Demo experience research → cross-org infrastructure changes
Mixed-methods study of Meraki demo experiences that expanded into cross-org findings and concrete platform changes.
Context
Cisco employees and external partners use demo environments (built on a shared Cisco platform called dCloud) to walk customers through the Meraki product. The team I was on owned the Meraki side of those demos. I was handed a narrow question: what pain points exist for users of Meraki demos specifically?
The real job turned out to be recognizing that this was the wrong question. As participants kept surfacing friction with the underlying dCloud platform itself, not just with Meraki content, the work stopped being a Meraki demo study and became a cross-org input into the broader demo platform. Most of the value was in reframing what the research was actually about, and then having the evidence to make that reframing land with teams who hadn’t asked for it.
What I did
The work ran in two sequential phases, designed so qualitative depth could inform quantitative scope.
Phase 1 — Interviews (15 sellers, November 2025): One-hour sessions with 15 Meraki sellers (11 technical sellers and 4 business sellers) spanning Cisco employees, channel partners, and distributors. Interviews explored how demos fit into actual sales and pre-sales workflows: how sellers chose platforms, how they prepped for different customer situations, and where things broke down.
One useful output was mapping a “demo prep spectrum”: from fully prepared (known customer requirements, time to identify the right environment) to fully ad-hoc (“can you hop on this call right now?”), which clarified that the same platforms needed to serve very different use modes with very different needs.

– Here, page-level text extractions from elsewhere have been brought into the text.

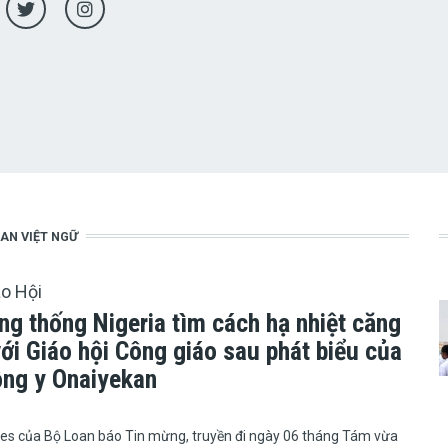
AN VIỆT NGỮ
áo Hội
ng thống Nigeria tìm cách hạ nhiệt căng
ới Giáo hội Công giáo sau phát biểu của
ng y Onaiyekan
tin Fides của Bộ Loan báo Tin mừng, truyền đi ngày 06 tháng Tám vừa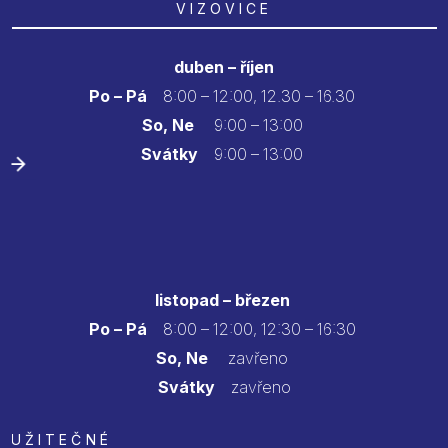
VIZOVICE
duben – říjen
Po – Pá
8:00 – 12:00, 12.30 – 16.30
So, Ne
9:00 – 13:00
Svátky
9:00 – 13:00
listopad – březen
Po – Pá
8:00 – 12:00, 12:30 – 16:30
So, Ne
zavřeno
Svátky
zavřeno
UŽITEČNÉ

After the first couple of sessions, a pattern was clear enough to act on: the friction wasn’t really about Meraki content but about the dCloud platform underneath, and a sibling product, Catalyst Center, kept surfacing the same way. Because the sessions were moderated, I could follow that signal live and promote those two threads from occasional follow-ups into standard parts of the protocol. That mid-study shift is what set up the survey’s broader audience.
Findings clustered into four pain point areas, most of them platform-level issues belonging to the dCloud team rather than Meraki-specific ones:
- Demo discoverability
- Lack of realistic enterprise-scale data
- Read-only limitations blocking full workflow demos
- Demo maintenance problems
Phase 2 — Survey (201 sellers, January 2026): A follow-up survey sent to a broader audience of Meraki and Catalyst Center sellers (145 Cisco employees and 56 partners/distributors) to validate the qualitative themes, weight priorities, and check whether seller type changed what mattered most.
The survey confirmed the interview findings and added quantitative weight. One number became a useful anchor for stakeholders: 81% of sellers reported that demo quality has a significant to critical influence on whether an opportunity moves forward. Zero reported minimal influence. That reframed the platform problems as business-critical, not just usability annoyances.

Outcome
On the platform side, the dCloud team made concrete changes traceable to the research: improved content tagging, removal of outdated demos, and improvements to the platform’s search experience.
On the influence side, the work reached well beyond my immediate team: findings were presented to leadership in sales enablement and sales engineering, organizations outside the original research scope entirely. That cross-org reach was the unexpected outcome.
Qualitative readout — The Seller Demo Experience: Identifying Top Pain Points (PDF)
Survey readout — Improving the Demo Experience for Sellers (PDF)
Reflection
The sequential design was deliberate: qualitative interviews to surface what the real problems were and build the conceptual framework, survey to validate that problems were widespread and to weight which mattered most. The survey also revealed a difference interviews alone couldn’t have shown: Catalyst Center sellers and Meraki sellers had meaningfully different priorities, which would have shaped recommendations differently if only one group had been surveyed.
Beyond the design choice, this was the project that taught me to design research with permission to expand the scope. If I had held strictly to the original “Meraki demos only” framing, the dCloud findings (which turned out to be the most actionable piece) wouldn’t have surfaced.
It also reinforced that the right time to broaden a study is when participants are already drawing the broader picture for you. The platform-level pain wasn’t something I went looking for; participants kept bringing it up unprompted. The job was to listen, recognize the pattern, and then make space in the synthesis and the readout to address it honestly.